* **ACTIVITY**
Would you reproduce the whole listing exactly, dropping any pictures it holds?
===== RECORDS FOR THE EXERCISE
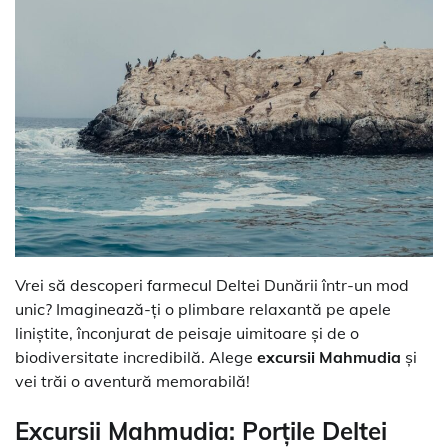
Vrei să descoperi farmecul Deltei Dunării într-un mod
unic? Imaginează-ți o plimbare relaxantă pe apele
liniștite, înconjurat de peisaje uimitoare și de o
biodiversitate incredibilă. Alege
excursii Mahmudia
și
vei trăi o aventură memorabilă!
Excursii Mahmudia
: Porțile Deltei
==========
* **TASK ANSWER**
Vrei să descoperi farmecul Deltei Dunării într-un mod
unic? Imaginează-ți o plimbare relaxantă pe apele
liniștite, înconjurat de peisaje uimitoare și de o
biodiversitate incredibilă. Alege
excursii Mahmudia
și
vei trăi o aventură memorabilă!
Excursii Mahmudia
: Porțile Deltei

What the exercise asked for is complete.